47. Here we can distinguish the following four basic stages: a) Stage of the vigilance (full attention), in which the respective subject is completely competent to control (or use) the system under consideration, b) Stage of relaxation, in which the respective subject is still competent to deal with the system under consideration, however where his/her attention decreases subsequently. This stage can last for considerably long time. c) Stage of somnolence, in which the competence of the respective subject to interact with the system under consideration becomes to be restricted. This stage can last also considerably long, however in contrary to the previous one, here the real danger of the respective subject control faults exist. d) Stage of hypnagogium, in which the respective subject fall into micro-sleep, at first with open eyes, however with very limited ability to control the system under consideration, later on into the micro-sleep with closed eyes, in which the respective subject competence to control the system is almost zero (some very skilled drivers - namely the professional truck drivers - can also in this stage hold the vehicle in straight move, however they cannot adequate react to any road curvature or barrier on the road).

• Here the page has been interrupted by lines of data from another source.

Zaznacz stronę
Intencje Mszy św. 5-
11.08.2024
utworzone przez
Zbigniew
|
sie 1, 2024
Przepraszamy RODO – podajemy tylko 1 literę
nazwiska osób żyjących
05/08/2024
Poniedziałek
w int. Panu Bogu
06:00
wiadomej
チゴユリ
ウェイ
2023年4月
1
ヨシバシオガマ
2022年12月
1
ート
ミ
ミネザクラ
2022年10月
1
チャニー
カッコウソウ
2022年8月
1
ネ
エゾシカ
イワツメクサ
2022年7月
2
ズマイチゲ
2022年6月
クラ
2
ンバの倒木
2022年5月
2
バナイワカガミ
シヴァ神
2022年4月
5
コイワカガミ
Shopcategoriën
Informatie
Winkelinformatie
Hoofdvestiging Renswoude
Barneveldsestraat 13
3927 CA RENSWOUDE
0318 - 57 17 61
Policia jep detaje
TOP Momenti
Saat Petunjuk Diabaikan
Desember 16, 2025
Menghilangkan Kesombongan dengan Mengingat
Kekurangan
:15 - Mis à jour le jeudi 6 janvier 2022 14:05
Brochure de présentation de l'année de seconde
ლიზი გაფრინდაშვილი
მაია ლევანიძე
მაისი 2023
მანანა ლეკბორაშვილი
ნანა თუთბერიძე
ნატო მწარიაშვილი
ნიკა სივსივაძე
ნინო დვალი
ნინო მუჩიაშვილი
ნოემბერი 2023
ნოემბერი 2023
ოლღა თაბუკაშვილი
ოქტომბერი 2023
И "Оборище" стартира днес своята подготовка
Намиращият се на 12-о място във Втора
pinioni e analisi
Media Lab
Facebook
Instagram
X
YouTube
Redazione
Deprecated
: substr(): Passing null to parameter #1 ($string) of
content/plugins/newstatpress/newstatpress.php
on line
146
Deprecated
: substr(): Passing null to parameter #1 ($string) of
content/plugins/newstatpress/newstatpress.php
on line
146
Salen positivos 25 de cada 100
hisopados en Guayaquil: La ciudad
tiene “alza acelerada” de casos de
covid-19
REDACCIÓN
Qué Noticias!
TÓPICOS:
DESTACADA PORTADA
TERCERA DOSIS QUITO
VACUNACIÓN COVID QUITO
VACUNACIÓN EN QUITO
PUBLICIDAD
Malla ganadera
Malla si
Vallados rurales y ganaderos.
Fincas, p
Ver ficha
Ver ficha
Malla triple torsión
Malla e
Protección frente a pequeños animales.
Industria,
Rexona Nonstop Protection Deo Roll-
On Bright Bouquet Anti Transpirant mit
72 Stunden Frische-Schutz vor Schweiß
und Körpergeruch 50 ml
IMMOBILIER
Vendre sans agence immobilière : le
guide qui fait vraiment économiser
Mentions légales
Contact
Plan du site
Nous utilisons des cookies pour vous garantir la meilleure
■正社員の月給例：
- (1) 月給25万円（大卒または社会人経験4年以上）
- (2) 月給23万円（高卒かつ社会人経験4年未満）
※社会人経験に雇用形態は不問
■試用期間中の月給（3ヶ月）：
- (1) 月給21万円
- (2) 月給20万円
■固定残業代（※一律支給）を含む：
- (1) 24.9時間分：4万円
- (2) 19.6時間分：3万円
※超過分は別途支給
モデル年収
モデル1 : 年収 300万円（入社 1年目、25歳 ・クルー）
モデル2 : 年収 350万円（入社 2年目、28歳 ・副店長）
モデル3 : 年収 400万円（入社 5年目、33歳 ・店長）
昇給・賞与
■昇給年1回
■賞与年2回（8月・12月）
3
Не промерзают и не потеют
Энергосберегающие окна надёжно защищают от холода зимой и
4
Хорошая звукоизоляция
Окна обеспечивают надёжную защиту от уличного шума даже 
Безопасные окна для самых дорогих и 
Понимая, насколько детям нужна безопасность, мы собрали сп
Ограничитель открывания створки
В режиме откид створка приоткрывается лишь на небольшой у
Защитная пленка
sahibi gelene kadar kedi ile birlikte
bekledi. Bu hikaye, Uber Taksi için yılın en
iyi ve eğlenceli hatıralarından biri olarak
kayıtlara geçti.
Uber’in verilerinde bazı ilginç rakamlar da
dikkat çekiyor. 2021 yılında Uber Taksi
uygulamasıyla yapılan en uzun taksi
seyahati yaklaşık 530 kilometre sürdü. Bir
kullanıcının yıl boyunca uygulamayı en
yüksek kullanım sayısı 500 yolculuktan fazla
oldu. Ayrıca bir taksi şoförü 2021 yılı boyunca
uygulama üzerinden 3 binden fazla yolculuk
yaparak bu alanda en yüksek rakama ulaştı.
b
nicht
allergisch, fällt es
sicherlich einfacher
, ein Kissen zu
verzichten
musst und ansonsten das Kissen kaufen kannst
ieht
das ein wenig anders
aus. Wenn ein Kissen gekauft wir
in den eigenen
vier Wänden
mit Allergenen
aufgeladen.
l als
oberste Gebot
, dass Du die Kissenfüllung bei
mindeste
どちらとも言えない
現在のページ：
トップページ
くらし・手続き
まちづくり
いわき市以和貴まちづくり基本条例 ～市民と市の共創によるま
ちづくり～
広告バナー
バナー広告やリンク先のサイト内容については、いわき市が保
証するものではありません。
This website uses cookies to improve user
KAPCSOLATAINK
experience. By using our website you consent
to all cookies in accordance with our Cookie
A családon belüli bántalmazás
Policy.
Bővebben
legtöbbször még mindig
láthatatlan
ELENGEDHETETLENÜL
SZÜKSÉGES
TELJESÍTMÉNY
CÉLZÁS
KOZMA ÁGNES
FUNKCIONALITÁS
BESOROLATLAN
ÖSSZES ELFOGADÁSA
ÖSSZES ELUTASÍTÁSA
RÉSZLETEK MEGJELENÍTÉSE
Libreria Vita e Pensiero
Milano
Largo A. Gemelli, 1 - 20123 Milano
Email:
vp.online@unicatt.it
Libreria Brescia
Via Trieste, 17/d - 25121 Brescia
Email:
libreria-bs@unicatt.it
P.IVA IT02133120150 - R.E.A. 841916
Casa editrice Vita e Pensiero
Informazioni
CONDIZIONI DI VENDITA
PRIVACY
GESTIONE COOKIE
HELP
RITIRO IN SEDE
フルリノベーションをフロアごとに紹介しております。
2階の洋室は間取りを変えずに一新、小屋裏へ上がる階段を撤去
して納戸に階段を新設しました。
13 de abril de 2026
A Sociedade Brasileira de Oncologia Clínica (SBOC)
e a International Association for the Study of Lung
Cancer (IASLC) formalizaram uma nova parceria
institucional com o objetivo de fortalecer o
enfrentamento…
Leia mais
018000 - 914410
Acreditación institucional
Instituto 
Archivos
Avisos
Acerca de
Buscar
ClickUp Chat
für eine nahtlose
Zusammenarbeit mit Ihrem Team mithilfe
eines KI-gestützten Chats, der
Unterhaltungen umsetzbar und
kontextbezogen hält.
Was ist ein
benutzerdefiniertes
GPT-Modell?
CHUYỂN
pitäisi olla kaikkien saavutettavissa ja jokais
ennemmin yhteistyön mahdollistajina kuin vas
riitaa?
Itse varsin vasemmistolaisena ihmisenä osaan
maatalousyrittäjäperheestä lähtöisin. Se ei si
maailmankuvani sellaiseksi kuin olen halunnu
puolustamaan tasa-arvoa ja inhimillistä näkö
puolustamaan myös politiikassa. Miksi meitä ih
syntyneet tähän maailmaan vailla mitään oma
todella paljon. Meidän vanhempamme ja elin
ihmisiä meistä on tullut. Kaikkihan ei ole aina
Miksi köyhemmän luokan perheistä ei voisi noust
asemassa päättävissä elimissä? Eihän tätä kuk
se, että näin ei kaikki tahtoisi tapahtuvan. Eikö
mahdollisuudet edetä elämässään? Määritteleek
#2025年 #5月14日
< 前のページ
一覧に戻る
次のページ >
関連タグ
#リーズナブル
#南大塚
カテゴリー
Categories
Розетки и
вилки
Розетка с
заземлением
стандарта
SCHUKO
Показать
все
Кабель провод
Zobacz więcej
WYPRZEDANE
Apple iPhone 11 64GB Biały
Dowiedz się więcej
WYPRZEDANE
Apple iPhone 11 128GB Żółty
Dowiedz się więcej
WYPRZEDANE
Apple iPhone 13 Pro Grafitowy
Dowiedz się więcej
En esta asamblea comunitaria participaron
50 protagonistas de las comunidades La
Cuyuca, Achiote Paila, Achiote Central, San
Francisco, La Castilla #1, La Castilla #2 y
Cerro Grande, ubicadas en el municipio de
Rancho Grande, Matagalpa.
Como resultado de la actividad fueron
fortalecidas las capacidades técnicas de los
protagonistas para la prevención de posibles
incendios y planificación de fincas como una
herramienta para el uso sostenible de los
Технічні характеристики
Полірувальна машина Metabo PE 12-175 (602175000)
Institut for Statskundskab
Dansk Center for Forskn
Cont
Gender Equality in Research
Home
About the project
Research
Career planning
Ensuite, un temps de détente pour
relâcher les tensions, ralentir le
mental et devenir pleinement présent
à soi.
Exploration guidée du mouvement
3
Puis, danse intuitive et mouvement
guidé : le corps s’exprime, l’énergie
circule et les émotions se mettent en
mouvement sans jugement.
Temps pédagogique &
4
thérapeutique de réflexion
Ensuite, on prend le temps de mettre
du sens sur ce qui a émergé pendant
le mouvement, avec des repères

48. Fig. 3: The decrease of attention in the course of human subject activity

49. In general, one can define the micro-sleep as follows: Micro-sleep is such a state of the human organism, in which the mental vigilance and attention of the human operator dealing with some artificial system (operating,controlling or using it) decreases for below a certain limit.

50. Micro-sleeps episodes can be of various lengths. For each kind of human subject interaction with artificial system some limits of maximum acceptable decrease of human subject attention and of micro-sleep lengths exist, over which the particular micro-sleep must be considered as dangerous.